Learning Curves of Stochastic Gradient Descent in Kernel Regression

Non-parametric least-squares regression within the RKHS framework represents a cornerstone of statistical learning theory. One mainstream method to solve the problem is kernel ridge regression (KRR) with optimality analysis [Caponnetto and De Vito, 2007, Smale and Zhou, 2007, Zhang et al., 2024b]. Recent years have witnessed a renaissance of interest in kernel methods driven by the neural tangent kernel (NTK) theory [Jacot et al., 2018, Arora et al., 2019], which states that sufficiently wide neural networks, under specific initialization, can be well approximated by a deterministic kernel model derived from the network architecture.

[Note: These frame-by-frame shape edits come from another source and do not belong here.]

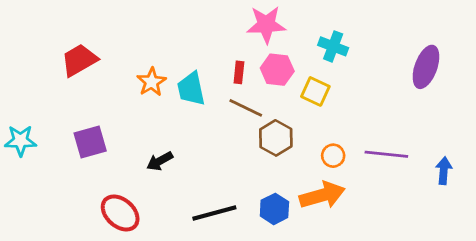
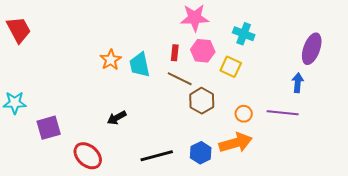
red trapezoid: (79, 60) -> (19, 30), moved, turned 92
purple square: (90, 142) -> (49, 128), moved
blue arrow: (444, 171) -> (298, 83), moved

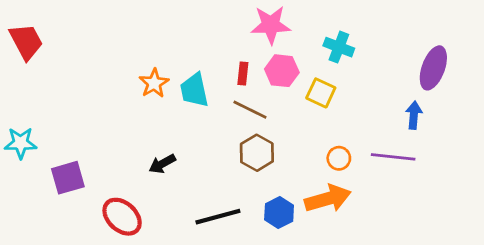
brown hexagon: (202, 101) -> (257, 153), moved

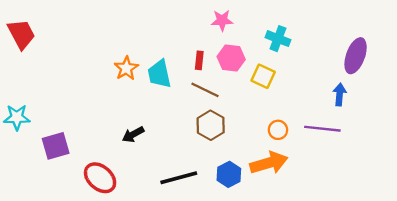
pink star: (271, 25) -> (222, 20), size x0.7

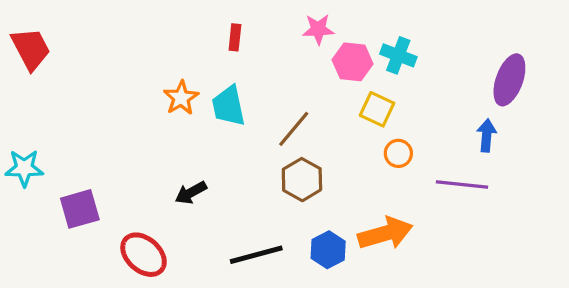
pink hexagon: (231, 58) -> (353, 62), moved
red rectangle: (199, 60) -> (235, 37), moved
brown line: (205, 90) -> (294, 129), turned -76
orange circle: (278, 130) -> (398, 153), moved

Though deep learning often operates in regimes beyond the traditional statistical mindset, recent advances demonstrate that these generalization mysteries are not peculiar to neural networks and the phenomena are also present in kernel regression, particularly in the high-dimensional regime [Ghorbani et al., 2021, Liang and Rakhlin, 2020, Zhang et al., 2024c]. Substantial studies have been made in the related regimes for kernel ridge or ridgeless methods. For instance, Liang and Rakhlin [2020] demonstrates the existence of benign overfitting for ridgeless regression, a phenomenon where the model interpolates data yet still generalizes well.